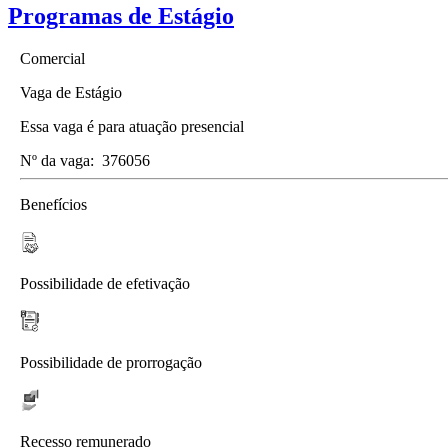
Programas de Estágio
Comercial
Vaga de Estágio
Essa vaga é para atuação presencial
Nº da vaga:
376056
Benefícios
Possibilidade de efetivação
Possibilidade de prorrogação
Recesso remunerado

--

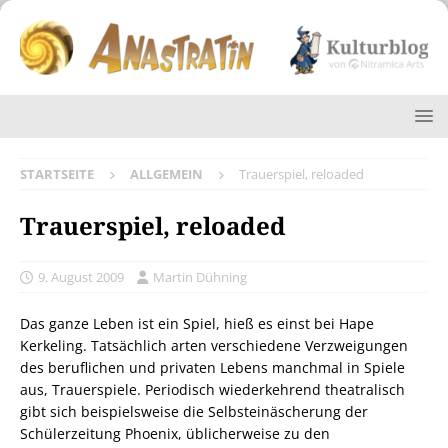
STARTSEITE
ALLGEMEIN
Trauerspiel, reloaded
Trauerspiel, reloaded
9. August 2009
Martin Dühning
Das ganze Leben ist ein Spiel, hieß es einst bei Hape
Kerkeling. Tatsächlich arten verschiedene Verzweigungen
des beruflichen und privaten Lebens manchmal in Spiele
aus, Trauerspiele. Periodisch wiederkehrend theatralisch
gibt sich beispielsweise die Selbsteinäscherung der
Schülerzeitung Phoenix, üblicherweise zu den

---

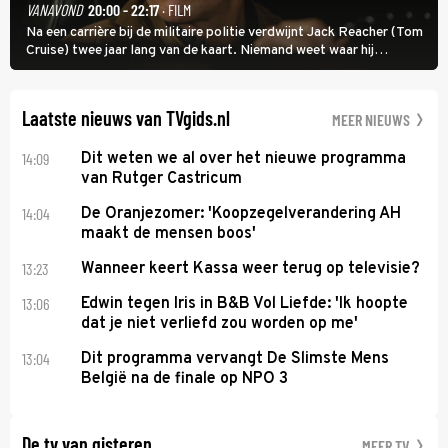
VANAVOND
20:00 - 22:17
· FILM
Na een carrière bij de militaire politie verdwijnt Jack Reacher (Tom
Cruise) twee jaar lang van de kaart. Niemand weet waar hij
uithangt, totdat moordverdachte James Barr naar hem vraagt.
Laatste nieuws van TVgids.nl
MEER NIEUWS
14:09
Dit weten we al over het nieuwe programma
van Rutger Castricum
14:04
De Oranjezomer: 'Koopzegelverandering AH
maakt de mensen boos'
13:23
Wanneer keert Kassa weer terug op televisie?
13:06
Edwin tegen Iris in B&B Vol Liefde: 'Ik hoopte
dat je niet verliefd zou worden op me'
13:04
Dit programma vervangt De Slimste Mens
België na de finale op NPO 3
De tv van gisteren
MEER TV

* Problem statement: Copy out the lines above with "programma" in them.

* Your response:
Dit weten we al over het nieuwe programma
Dit programma vervangt De Slimste Mens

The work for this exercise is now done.